Friendly url scheme?
One of the many things that's been lacking from my scraper service that I set up last week are pretty URLs. Right now the user parameter is being passed into the script with ?u=, which is a symptom of a lazy hack (which the script admittedly is). However, I've been thinking about redoing it and I'd like to get some feedback on the options available. Right now there are two pages, update and chart, that provide information to the user. Here are the two possibilities that I came up with. "1234" is the user ID number.

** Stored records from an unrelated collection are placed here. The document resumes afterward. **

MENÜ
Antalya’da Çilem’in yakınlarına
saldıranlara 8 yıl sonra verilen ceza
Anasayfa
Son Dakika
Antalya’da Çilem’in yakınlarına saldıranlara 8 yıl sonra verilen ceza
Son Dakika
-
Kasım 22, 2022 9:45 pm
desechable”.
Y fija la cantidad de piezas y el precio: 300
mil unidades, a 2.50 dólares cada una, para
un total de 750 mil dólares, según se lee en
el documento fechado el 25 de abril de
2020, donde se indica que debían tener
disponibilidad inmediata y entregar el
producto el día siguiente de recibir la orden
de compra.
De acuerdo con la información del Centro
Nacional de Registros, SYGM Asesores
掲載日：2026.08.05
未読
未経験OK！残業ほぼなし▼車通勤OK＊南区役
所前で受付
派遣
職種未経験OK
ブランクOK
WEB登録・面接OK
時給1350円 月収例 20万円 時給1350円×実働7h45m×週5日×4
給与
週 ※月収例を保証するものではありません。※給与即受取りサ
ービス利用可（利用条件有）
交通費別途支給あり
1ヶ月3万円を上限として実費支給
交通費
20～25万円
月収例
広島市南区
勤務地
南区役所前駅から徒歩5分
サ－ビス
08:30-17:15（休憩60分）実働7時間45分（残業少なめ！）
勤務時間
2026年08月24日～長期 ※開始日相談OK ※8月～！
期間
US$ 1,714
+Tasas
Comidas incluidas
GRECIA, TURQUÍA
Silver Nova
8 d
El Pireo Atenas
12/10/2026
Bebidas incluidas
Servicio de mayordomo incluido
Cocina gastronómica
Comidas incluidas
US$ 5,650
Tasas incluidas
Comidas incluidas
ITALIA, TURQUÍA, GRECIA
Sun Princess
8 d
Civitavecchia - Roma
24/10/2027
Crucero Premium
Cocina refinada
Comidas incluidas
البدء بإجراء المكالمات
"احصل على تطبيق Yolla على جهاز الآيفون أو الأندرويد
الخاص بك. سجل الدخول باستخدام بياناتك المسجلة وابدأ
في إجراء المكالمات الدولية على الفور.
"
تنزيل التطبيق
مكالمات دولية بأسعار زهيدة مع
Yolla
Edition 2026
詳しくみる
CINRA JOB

For technical reasons the user name unfortunately cannot be used:
- http://< tld >/update/1234
- http://< tld >/chart/1234
- http://< tld >/1234/update
- http://< tld >/1234/chart
Option #1, conceptually, is calling update with the user ID. Option #2 is providing a verb to operate on a user ID.
From a consistency standpoint, which makes more sense?
Another option mentioned is
- http://< tld >/user/1234/update
- http://< tld >/user/1234/chart
This provides room for pages not relating to a specific user. i.e.
- http://< tld >/stats
I'd be gently inclined toward leading with the userid -- option #2 -- since (what exists of) the directory structure is two different functions over a user's data. It's the user's chart, and the user's update.
It's a pretty minor point, though, without knowing if there's plans for significant expansion of the functionality of this thing.
- Is everything going forward going to be additional functions foo and bar and baz for individual users? If so, option #2 gets more attractive for the above reason -- the userid is the core data, it kind of makes sense to start with it semantically.
- Are you going to add non-user-driven functionality? Leading with a header directory might make sense then -- /user/1234/update, /user/1234/chart, /question/45678/activity, /question/45678/stats, etc.
If you go with this scheme it becomes simple to stop (well-behaved) robots from spidering your site:
http://< tld >/update/1234 http://< tld >/chart/1234
This is because you could setup a /robots.txt file to contain:
Disallow /update/ Disallow /chart/
To me that is a nice bonus which is often overlooked.